◆ **Data section**:

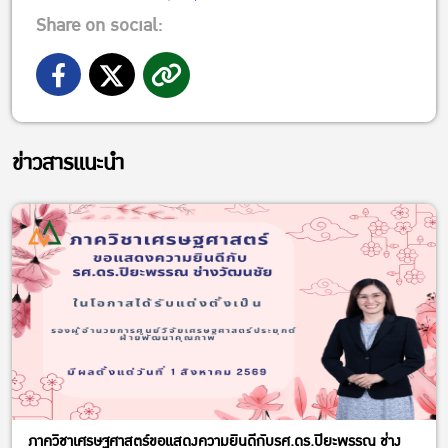
Share on social:
ข่าวสารแนะนำ
ภาควิชาเศรษฐศาสตร์ขอแสดงความยินดีกับรศ.ดร.ปิยะพรรณ ช่าง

◆ **Task instructions**: Repeat word for word from the line holding "ข่าวสารแนะนำ" down to the last line above, including both.

◆ **Your solution**:
ข่าวสารแนะนำ
ภาควิชาเศรษฐศาสตร์ขอแสดงความยินดีกับรศ.ดร.ปิยะพรรณ ช่าง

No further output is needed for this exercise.